▸ **REQUIRED ACTION**: Across the data, every line with the word "川口市全域" counts once; state the total alone.

DATA FOR THIS EXERCISE Block Start

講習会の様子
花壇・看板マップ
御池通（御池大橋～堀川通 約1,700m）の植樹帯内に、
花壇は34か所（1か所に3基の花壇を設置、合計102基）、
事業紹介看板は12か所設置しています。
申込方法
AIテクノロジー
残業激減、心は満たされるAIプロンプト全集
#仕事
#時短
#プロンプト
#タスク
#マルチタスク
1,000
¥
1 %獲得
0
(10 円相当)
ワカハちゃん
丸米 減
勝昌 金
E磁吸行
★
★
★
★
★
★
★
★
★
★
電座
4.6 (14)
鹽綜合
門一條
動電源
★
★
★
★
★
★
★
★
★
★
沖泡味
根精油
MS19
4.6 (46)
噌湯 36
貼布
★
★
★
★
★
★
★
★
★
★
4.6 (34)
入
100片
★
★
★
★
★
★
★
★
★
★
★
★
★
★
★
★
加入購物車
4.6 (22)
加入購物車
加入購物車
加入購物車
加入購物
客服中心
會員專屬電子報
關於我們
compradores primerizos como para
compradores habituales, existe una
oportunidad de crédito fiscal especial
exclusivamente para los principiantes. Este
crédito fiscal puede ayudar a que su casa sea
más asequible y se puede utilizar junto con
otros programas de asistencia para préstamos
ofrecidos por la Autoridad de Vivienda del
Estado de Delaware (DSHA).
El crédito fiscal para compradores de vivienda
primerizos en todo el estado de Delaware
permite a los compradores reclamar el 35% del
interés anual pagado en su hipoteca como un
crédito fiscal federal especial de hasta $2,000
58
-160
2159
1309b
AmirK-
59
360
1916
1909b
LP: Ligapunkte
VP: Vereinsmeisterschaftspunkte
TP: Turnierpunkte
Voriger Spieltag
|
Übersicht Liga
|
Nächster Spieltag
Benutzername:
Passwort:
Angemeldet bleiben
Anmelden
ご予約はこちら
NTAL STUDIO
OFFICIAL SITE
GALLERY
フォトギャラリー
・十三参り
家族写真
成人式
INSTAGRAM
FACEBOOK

DATA FOR THIS EXERCISE Block End
DATA FOR THIS EXERCISE Block Start

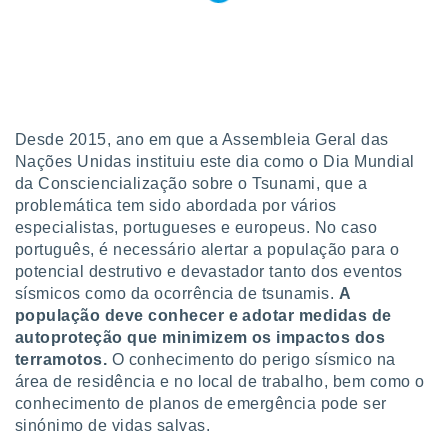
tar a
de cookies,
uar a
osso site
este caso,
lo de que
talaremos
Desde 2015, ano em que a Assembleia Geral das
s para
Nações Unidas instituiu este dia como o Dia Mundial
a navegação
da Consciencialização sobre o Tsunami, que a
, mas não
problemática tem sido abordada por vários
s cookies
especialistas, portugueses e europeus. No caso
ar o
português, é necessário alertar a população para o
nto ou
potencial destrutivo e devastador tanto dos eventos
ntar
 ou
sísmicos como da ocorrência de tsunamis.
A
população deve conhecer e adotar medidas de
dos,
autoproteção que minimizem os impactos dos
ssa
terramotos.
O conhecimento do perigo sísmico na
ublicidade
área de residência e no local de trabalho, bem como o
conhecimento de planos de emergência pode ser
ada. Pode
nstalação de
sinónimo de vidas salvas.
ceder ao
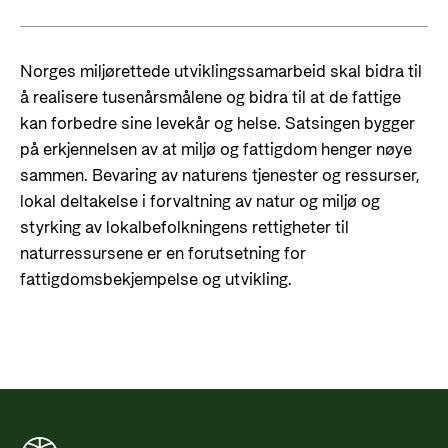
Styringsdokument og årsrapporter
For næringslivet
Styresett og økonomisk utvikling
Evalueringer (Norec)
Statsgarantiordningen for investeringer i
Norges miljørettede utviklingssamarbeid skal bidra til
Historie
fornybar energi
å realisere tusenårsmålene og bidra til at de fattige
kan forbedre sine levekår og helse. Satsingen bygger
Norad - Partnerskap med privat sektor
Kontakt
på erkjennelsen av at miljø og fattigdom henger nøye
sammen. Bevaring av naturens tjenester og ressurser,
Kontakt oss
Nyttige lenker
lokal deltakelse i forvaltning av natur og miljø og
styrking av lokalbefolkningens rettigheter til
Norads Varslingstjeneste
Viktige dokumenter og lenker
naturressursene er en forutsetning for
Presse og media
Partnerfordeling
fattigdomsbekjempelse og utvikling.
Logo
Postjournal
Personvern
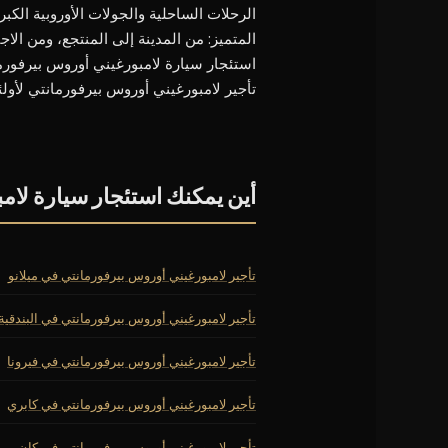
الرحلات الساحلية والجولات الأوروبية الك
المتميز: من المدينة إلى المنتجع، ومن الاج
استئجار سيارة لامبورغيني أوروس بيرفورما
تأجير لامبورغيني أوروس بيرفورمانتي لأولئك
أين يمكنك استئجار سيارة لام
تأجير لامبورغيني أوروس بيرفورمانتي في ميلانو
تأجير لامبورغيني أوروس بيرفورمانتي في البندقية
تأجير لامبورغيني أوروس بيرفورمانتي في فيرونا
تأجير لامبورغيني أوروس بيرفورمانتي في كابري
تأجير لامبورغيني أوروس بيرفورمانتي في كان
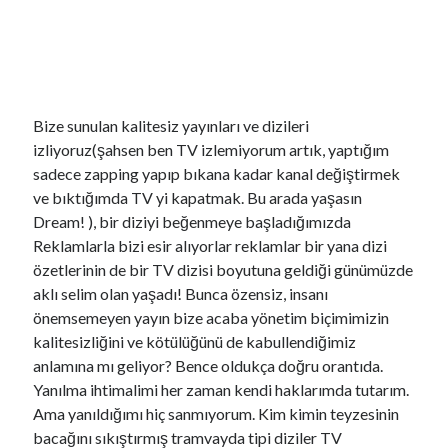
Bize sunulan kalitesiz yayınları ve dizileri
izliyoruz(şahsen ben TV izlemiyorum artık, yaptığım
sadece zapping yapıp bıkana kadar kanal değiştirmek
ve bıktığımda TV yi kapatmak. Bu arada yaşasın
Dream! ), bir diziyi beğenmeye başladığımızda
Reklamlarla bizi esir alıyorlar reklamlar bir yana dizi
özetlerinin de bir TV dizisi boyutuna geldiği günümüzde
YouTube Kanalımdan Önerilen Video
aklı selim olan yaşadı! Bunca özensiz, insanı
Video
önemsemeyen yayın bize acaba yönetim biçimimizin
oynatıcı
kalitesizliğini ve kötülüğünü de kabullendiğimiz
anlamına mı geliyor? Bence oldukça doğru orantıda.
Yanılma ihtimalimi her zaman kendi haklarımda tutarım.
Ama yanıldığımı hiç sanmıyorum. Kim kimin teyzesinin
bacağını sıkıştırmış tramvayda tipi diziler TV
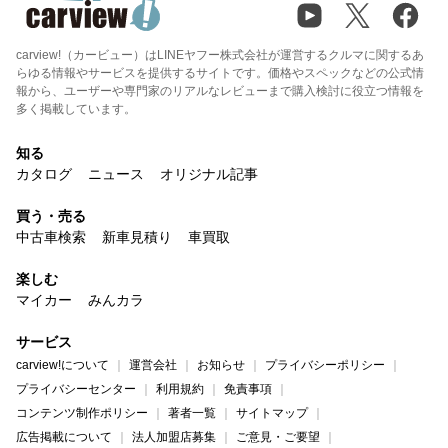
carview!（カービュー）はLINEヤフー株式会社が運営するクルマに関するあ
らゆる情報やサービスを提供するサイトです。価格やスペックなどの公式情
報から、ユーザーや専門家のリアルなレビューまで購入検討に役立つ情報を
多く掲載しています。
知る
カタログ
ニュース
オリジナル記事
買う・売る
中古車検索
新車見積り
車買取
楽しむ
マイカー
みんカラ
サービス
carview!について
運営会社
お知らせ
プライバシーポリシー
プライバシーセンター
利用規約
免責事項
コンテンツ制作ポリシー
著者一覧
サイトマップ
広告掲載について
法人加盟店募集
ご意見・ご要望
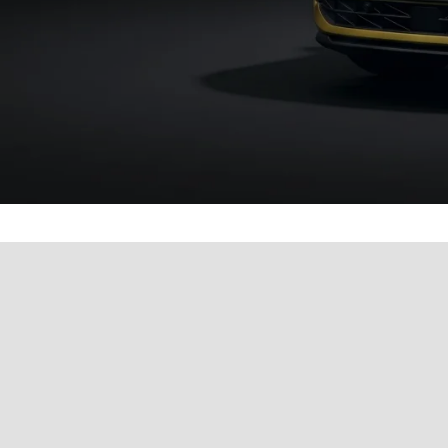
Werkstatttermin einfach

DATA FOR THIS EXERCISE Block End
DATA FOR THIS EXERCISE Block Start

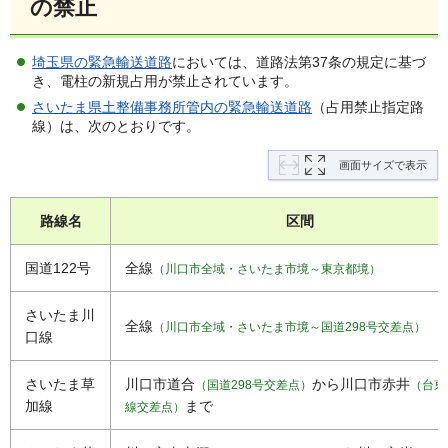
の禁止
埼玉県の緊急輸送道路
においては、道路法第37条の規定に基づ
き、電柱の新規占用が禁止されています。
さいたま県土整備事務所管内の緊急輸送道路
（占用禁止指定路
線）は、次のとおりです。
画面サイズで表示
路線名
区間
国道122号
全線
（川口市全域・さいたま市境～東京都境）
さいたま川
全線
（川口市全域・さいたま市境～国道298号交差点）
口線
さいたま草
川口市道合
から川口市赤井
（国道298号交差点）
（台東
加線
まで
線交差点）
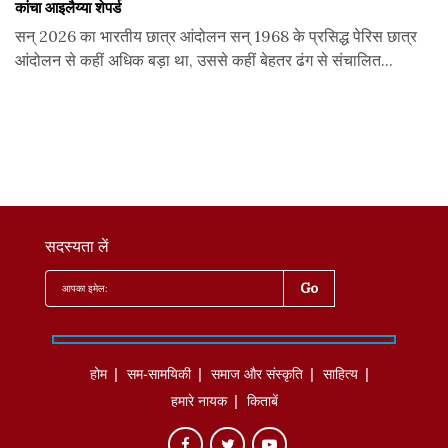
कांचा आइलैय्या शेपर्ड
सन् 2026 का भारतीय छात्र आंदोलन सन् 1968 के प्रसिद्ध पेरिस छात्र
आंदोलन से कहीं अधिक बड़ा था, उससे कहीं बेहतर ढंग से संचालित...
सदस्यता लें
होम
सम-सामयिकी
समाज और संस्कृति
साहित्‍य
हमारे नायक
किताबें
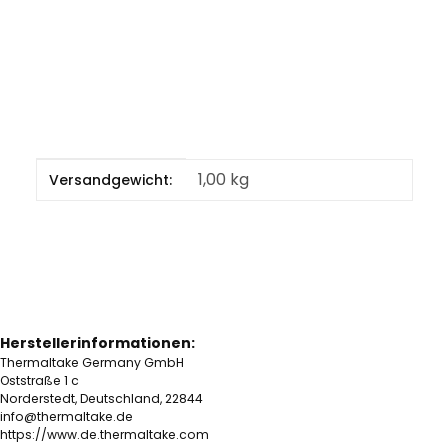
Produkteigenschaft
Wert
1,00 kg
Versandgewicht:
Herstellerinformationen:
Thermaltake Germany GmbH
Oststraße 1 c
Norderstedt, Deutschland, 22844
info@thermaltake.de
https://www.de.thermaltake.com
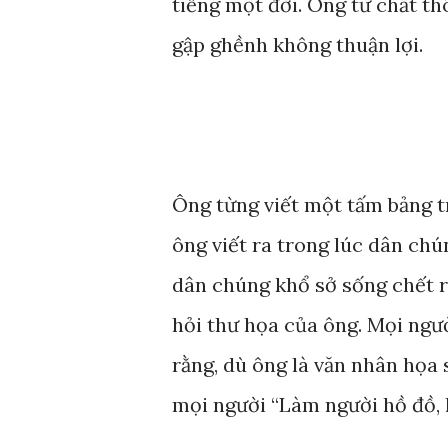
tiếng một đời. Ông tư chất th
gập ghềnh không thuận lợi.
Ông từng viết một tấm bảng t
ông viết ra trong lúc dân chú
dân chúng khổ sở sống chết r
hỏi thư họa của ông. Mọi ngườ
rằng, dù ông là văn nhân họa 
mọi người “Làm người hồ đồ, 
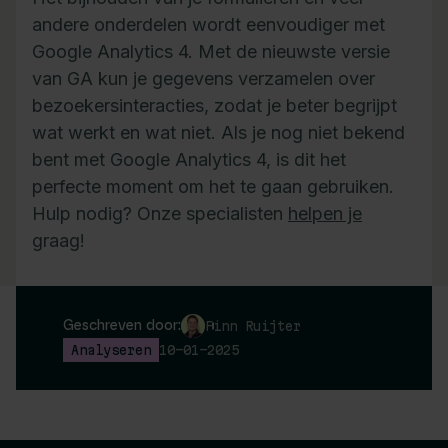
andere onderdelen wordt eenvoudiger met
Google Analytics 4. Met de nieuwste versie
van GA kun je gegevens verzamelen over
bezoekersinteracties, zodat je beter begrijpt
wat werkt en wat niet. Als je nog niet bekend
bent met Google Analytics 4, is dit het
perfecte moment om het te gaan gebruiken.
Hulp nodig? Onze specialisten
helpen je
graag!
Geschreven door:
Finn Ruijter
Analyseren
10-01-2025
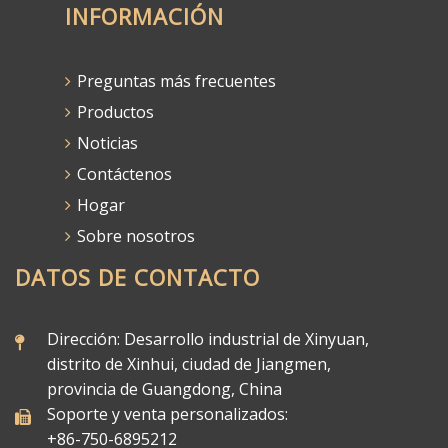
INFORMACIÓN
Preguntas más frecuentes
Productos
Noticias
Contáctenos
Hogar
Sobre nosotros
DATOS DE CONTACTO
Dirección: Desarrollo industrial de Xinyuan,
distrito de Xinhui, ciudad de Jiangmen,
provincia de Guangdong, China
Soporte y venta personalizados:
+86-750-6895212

DATA FOR THIS EXERCISE Block End

▸ **THE COMPLETED TASK**: 2